There were other towns from which they were nearly run out. Most people saw any form of government they couldn’t touch illegitimate, and were dead set against extra mouths to feed. These towns would be cracked later by “integration” units of the military or the raw necessity of starvation.
The band of scouts was now about to enter the last town before they spied Waco. The little town of Elk is the last stop on their list, after that they would be getting far too close to Waco, the radiation was already far too high. They were quite fortunate that there were enough radiation suits for them to procure on per member of the team.
The Lieutenant, followed the rest of the column into the small main street. A small cluster of people armed with assault rifles sat poised behind overturned cars and wood piles blocking their entrance into the town. Hanging limply off the town’s city hall was a strange flag. A blue triangle cut the flag into two sections, one white, and the other blue. A white Star of David sat in the top left corner. The flag itself puzzled the Lieutenant more than the armed roadblock. Armed roadblocks were common, any flag besides the American or Texan one was not.
The sun baked the soldiers in their radiation suits. The rubber gloves provided little grip, and the eye pieces combined with the cheek filters made it practically impossible to aim. In the middle of the road, on a horse, and unable to fire back, the scouting party were sitting ducks.

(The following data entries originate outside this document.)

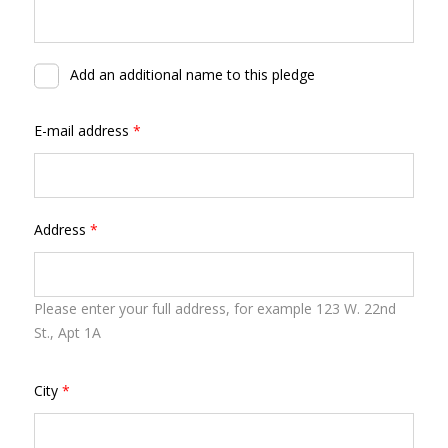
Add an additional name to this pledge
E-mail address
*
Address
*
Please enter your full address, for example 123 W. 22nd
St., Apt 1A
City
*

Out of nowhere the Captain leapt off of his horse and pulled his gas mask off. Following his lead most of the other troops clamored off of their horses and pulled their masks off. The Lieutenant pulled his mask off and practically fell off of his horse. Quickly they preformed the dance of trading all the horses to one person, the Private, and slowly walking toward the barricade.

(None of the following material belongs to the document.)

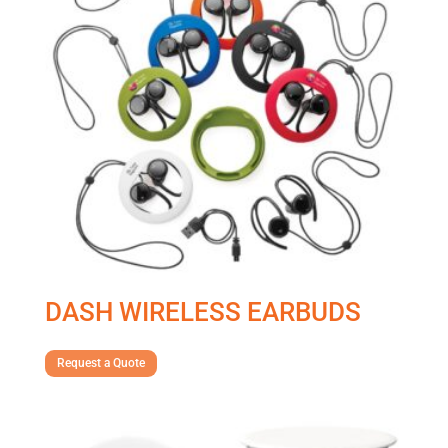
DASH WIRELESS EARBUDS
Request a Quote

“United States Army!” the Captain shouted, the Lieutenant quickly brought himself along side.
“Yeah Right Brother!” bellowed the response “There is no United States, only those God saw fit to leave on the Earth! The Most Holy and the Most Damned, Which do you fit into?”
At least that explains the weird flag, the Lieutenant thought, some kind of religious nut had taken over the town. The noon day sun beat down on his neck and neither side was moving. He and the Captain were standing right in the middle of a firefight with nowhere to run.